▶ Requirement:
Nothing outside the stretch is wanted. Repeat exactly the lines of the listing below from the one that contains "Rendelési szám: 219580" through the one that contains "Több megjelenítése", both ends included.

▶ Records supplied:

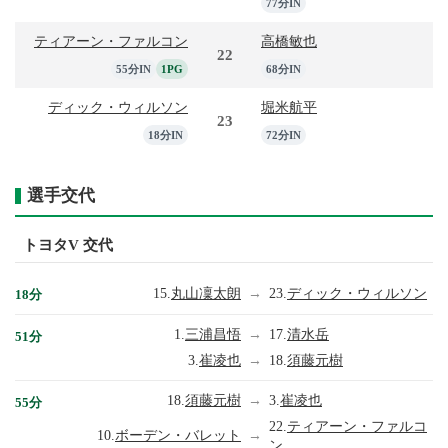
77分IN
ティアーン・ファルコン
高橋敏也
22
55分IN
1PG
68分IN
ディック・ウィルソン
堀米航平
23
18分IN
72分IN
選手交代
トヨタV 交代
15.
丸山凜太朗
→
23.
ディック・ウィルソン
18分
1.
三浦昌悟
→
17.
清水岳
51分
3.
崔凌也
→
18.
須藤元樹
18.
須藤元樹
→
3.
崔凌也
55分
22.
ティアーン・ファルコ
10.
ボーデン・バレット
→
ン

==

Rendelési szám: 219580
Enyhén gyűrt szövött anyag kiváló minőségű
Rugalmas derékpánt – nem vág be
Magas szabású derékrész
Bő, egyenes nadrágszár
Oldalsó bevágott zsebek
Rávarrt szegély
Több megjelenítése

...

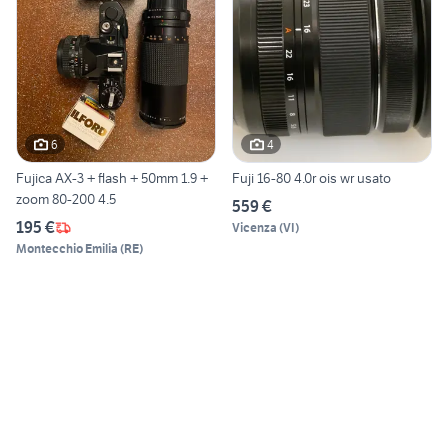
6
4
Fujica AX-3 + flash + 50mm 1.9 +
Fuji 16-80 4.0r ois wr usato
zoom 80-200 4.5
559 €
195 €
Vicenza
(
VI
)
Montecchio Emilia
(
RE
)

▶ Answer to the exercise:
Rendelési szám: 219580
Enyhén gyűrt szövött anyag kiváló minőségű
Rugalmas derékpánt – nem vág be
Magas szabású derékrész
Bő, egyenes nadrágszár
Oldalsó bevágott zsebek
Rávarrt szegély
Több megjelenítése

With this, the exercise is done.